### Prompt
The answer should hold only the line with "көндәрен үткәрҙе, башҡорт" and each line after it through the last line of the material, exactly.

### Dataset extract
• • • •
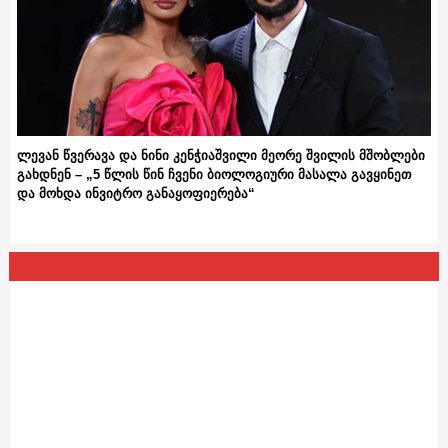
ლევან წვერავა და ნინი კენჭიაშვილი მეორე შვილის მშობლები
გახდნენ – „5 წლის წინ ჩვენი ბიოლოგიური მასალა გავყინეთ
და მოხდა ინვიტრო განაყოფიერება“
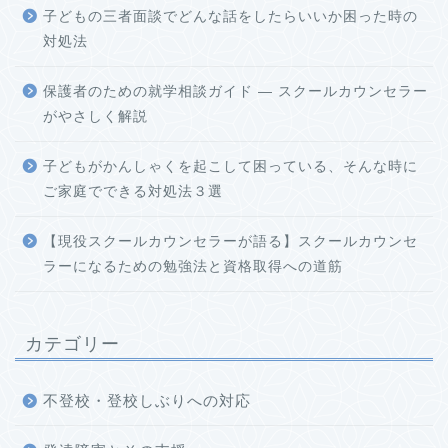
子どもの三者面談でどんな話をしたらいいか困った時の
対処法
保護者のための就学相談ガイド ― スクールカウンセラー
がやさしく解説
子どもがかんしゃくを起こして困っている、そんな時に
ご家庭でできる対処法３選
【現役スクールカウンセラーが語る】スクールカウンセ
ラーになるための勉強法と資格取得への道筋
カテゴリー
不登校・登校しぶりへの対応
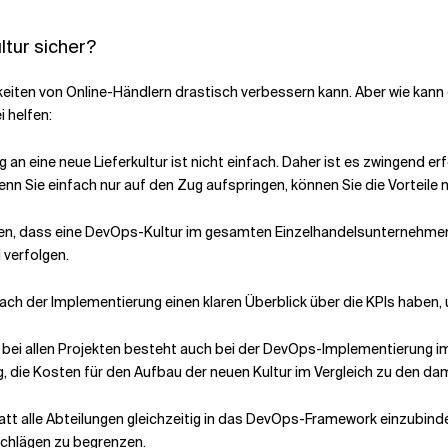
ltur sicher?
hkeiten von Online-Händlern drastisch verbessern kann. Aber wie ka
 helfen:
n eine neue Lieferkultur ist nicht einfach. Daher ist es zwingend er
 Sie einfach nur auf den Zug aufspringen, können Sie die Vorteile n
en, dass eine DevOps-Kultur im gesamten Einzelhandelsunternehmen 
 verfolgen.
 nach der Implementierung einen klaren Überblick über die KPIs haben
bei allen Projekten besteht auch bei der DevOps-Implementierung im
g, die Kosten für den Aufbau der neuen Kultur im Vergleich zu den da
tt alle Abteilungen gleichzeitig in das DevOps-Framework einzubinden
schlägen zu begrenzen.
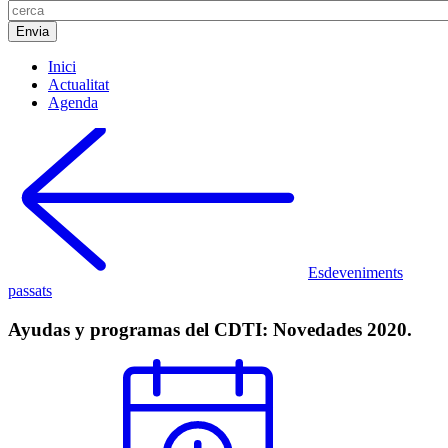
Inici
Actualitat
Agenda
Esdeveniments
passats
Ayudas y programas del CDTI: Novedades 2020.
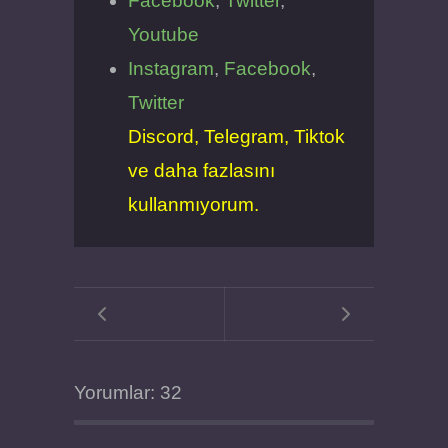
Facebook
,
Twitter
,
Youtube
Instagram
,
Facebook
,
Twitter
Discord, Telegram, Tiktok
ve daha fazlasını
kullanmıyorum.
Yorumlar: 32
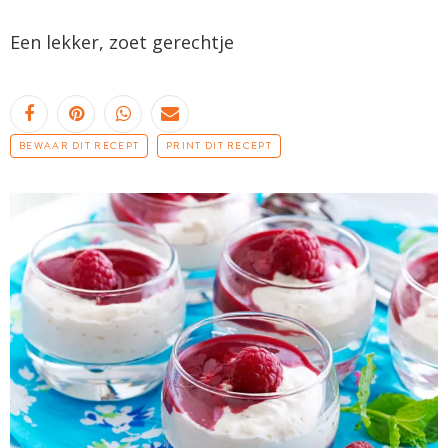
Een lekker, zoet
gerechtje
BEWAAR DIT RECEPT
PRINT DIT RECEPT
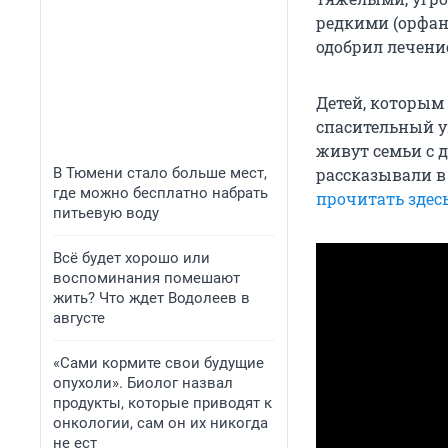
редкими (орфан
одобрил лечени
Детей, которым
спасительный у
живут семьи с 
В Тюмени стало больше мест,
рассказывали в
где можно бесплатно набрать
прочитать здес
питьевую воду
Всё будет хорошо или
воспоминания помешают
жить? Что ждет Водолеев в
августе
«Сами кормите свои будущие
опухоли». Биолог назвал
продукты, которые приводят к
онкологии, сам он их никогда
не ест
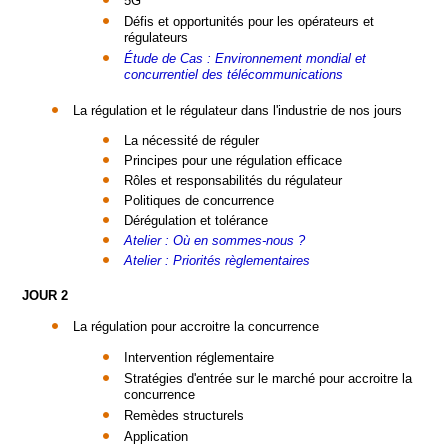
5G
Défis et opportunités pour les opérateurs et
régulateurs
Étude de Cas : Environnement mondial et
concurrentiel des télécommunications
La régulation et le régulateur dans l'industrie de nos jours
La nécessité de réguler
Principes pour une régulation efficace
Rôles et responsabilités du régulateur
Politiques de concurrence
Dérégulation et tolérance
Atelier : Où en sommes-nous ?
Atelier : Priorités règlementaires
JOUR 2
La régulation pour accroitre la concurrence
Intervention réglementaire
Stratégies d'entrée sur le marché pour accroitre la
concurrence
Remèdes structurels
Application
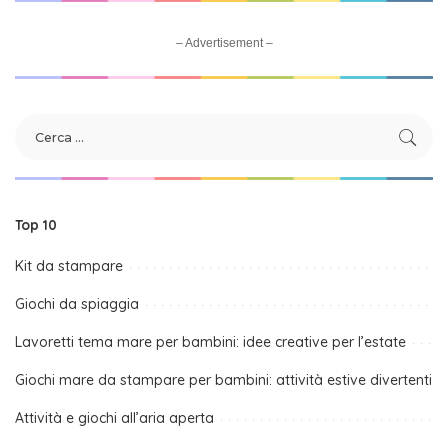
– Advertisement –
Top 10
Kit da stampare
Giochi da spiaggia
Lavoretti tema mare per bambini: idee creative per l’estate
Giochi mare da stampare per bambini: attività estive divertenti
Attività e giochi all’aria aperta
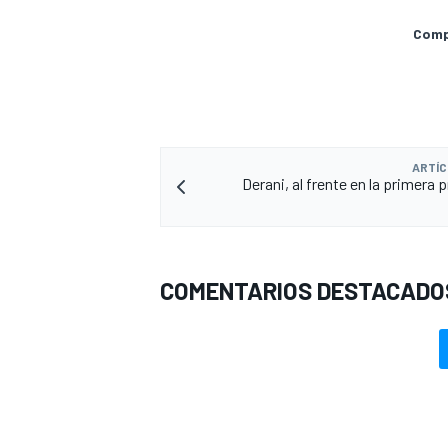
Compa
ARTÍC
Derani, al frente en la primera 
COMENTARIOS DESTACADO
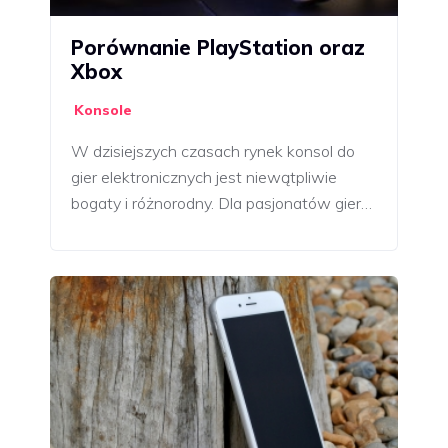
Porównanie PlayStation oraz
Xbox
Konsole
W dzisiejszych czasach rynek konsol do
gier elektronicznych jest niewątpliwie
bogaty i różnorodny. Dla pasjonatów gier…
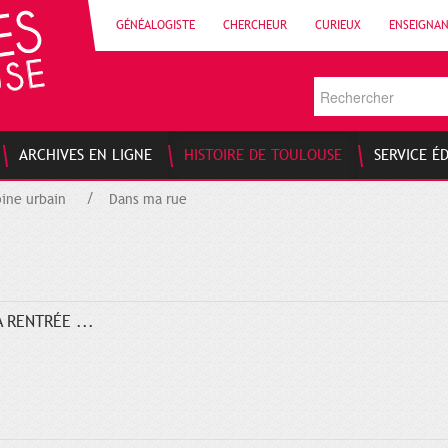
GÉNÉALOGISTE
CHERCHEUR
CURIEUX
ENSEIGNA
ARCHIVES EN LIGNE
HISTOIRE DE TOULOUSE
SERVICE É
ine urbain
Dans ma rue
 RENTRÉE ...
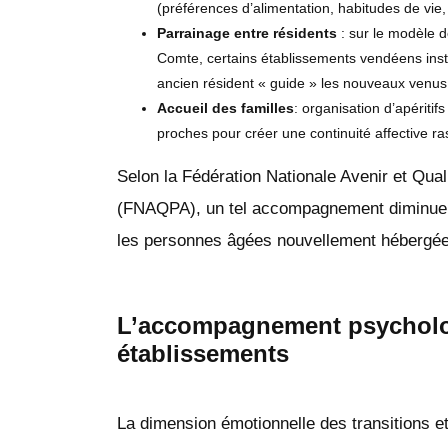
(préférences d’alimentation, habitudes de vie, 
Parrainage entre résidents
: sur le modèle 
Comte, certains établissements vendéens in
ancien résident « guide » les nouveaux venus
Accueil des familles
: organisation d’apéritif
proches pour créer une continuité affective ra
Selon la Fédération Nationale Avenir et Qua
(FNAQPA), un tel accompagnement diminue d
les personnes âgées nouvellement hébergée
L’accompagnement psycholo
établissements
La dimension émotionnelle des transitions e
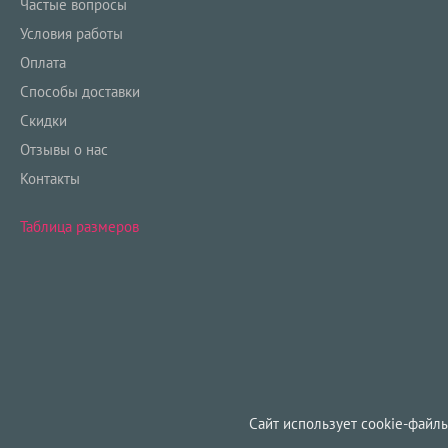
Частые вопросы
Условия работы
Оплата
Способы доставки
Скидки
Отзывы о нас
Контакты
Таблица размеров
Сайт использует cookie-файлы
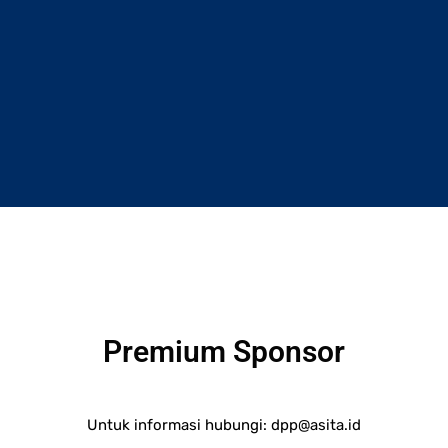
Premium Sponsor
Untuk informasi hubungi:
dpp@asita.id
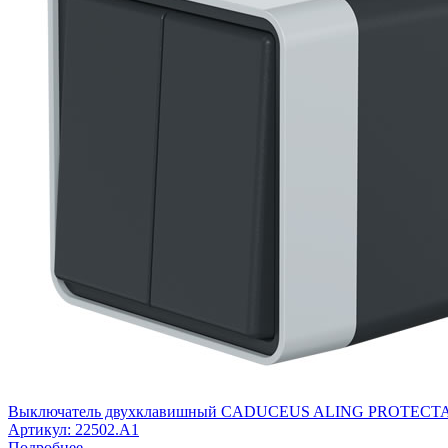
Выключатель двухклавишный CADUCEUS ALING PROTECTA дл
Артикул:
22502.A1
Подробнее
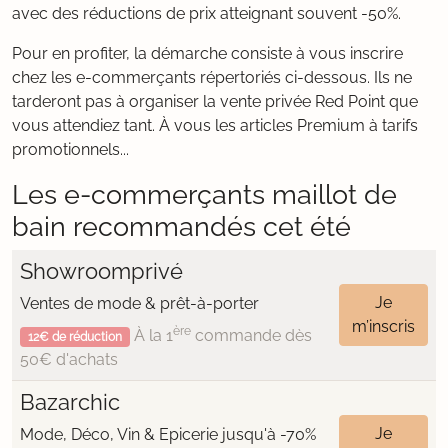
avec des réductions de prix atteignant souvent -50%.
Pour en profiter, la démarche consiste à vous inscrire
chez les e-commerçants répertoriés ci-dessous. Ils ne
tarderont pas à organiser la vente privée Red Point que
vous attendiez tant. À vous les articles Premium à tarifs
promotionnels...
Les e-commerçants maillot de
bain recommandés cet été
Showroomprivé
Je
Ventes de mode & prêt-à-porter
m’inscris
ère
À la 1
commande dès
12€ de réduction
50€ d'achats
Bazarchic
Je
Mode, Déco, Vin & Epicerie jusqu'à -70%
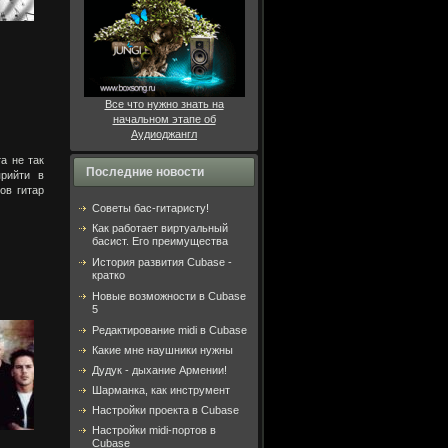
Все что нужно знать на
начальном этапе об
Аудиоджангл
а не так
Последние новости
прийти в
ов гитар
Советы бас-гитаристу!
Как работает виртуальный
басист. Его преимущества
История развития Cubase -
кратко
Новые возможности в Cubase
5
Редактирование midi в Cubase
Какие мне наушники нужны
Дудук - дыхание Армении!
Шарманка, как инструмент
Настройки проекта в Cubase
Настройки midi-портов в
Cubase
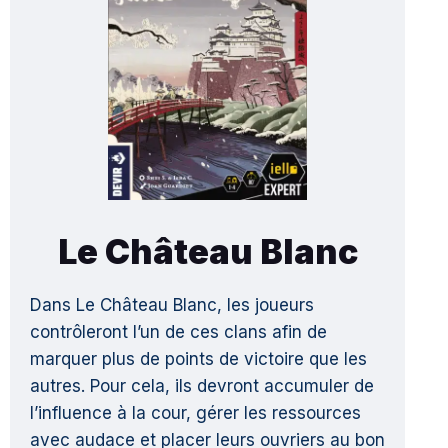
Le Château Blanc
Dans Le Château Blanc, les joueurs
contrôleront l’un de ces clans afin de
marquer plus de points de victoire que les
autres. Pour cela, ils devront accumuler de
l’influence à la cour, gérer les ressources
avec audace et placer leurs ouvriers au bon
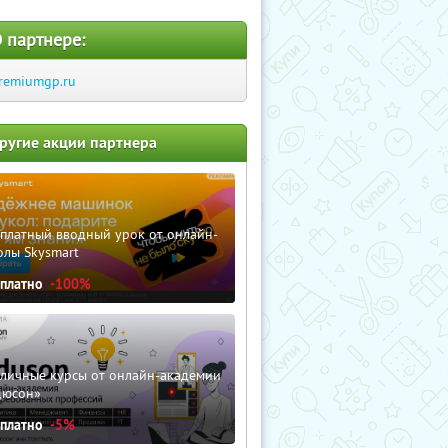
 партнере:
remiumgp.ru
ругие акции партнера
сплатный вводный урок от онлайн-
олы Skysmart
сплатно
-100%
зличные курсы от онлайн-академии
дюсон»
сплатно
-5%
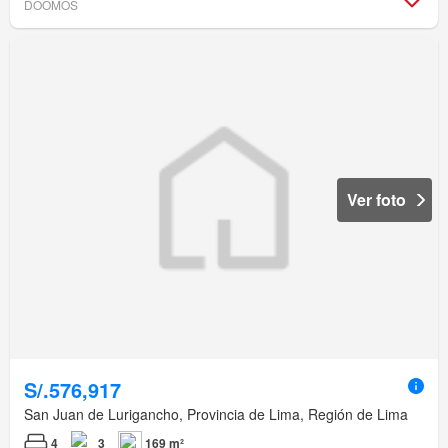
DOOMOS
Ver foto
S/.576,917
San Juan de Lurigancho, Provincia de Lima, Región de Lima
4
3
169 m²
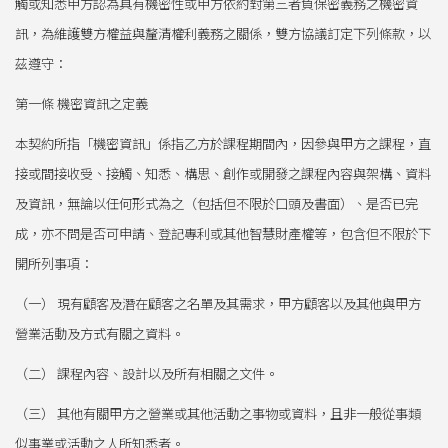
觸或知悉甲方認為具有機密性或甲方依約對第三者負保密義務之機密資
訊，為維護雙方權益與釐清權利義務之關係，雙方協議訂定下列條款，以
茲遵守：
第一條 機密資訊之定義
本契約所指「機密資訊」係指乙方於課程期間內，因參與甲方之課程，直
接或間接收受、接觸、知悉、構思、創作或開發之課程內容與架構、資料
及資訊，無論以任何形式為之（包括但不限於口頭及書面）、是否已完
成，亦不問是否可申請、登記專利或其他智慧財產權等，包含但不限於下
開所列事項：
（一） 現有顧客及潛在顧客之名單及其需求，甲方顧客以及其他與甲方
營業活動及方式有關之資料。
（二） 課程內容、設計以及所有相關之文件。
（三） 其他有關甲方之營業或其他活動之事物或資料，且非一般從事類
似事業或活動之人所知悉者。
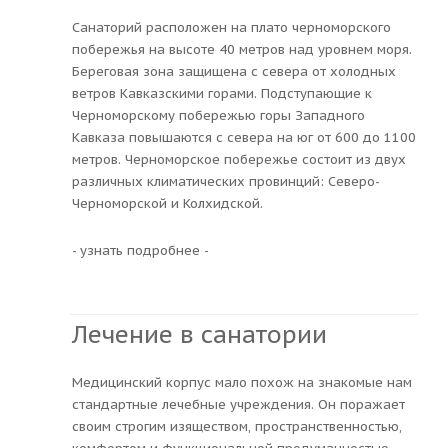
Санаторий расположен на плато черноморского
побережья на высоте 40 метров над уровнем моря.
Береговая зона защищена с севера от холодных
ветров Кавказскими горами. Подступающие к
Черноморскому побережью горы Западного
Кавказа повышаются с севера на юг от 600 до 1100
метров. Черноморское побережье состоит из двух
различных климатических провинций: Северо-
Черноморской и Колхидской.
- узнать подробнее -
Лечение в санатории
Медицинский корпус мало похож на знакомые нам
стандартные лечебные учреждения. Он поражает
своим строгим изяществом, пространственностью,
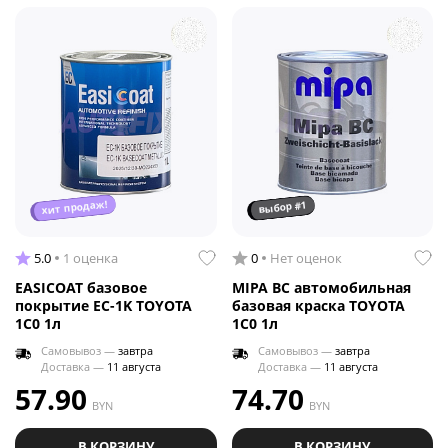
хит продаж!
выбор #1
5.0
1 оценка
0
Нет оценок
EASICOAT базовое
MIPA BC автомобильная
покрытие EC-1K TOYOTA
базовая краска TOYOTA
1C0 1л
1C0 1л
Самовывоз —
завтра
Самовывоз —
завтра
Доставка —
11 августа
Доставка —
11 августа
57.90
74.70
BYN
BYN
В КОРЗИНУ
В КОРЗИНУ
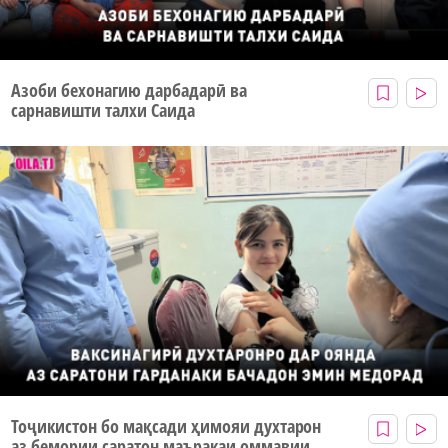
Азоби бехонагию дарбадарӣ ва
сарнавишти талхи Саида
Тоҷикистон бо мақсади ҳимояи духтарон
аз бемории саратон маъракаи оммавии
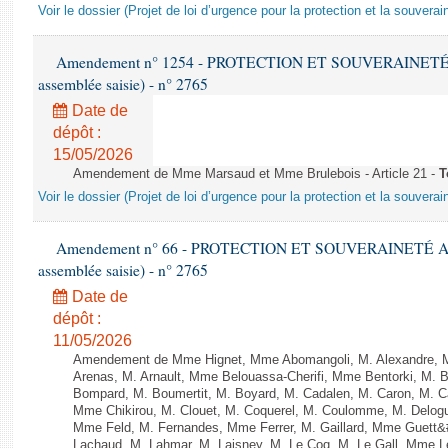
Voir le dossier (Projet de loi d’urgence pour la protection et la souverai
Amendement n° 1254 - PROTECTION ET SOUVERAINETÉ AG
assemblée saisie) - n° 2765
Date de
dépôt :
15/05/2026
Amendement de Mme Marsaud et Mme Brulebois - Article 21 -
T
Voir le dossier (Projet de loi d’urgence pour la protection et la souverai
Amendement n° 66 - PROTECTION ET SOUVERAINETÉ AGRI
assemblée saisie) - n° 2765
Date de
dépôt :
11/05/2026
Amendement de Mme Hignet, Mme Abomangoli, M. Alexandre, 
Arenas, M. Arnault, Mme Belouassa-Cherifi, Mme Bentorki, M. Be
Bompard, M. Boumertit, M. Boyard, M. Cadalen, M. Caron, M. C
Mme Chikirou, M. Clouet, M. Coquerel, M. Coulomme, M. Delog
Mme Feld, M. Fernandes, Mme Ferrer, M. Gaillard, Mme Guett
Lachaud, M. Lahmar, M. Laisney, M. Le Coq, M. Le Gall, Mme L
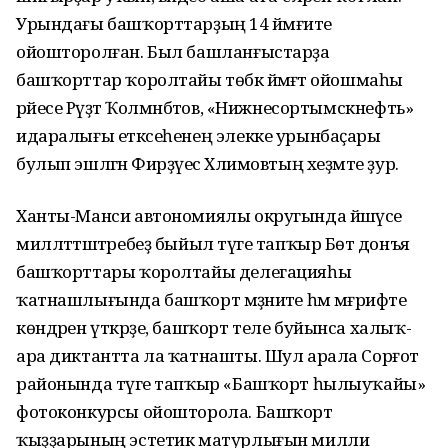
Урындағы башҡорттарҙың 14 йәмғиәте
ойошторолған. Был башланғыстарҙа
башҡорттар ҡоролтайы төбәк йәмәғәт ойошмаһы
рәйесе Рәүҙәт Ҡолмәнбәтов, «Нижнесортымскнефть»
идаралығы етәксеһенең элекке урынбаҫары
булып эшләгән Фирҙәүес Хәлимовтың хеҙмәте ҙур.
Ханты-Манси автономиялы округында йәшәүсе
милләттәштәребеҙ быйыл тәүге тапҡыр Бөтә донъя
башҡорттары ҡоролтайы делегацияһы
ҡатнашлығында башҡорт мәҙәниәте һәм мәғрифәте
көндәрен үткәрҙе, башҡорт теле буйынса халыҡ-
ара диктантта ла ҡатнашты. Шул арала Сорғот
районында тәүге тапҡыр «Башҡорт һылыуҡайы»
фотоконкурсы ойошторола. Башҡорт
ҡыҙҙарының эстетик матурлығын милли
• • • •
### Answer for the task
көндәрен үткәрҙе, башҡорт теле буйынса халыҡ-
ара диктантта ла ҡатнашты. Шул арала Сорғот
районында тәүге тапҡыр «Башҡорт һылыуҡайы»
фотоконкурсы ойошторола. Башҡорт
ҡыҙҙарының эстетик матурлығын милли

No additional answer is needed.